- TASK DATA
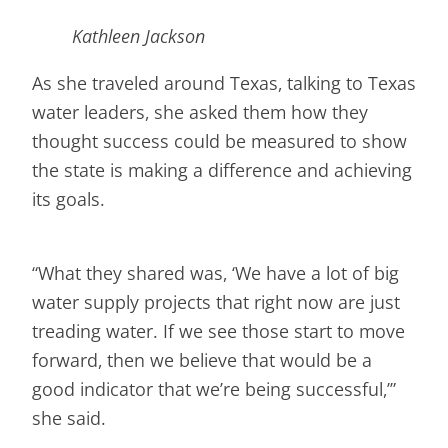
Kathleen Jackson
As she traveled around Texas, talking to Texas
water leaders, she asked them how they
thought success could be measured to show
the state is making a difference and achieving
its goals.
“What they shared was, ‘We have a lot of big
water supply projects that right now are just
treading water. If we see those start to move
forward, then we believe that would be a
good indicator that we’re being successful,’”
she said.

- TASK TO CARRY OUT
Using the listing above, print the line containing "treading water. If we see those start to move" and every line after it exactly, up to and including the last.

- FINAL ANSWER
treading water. If we see those start to move
forward, then we believe that would be a
good indicator that we’re being successful,’”
she said.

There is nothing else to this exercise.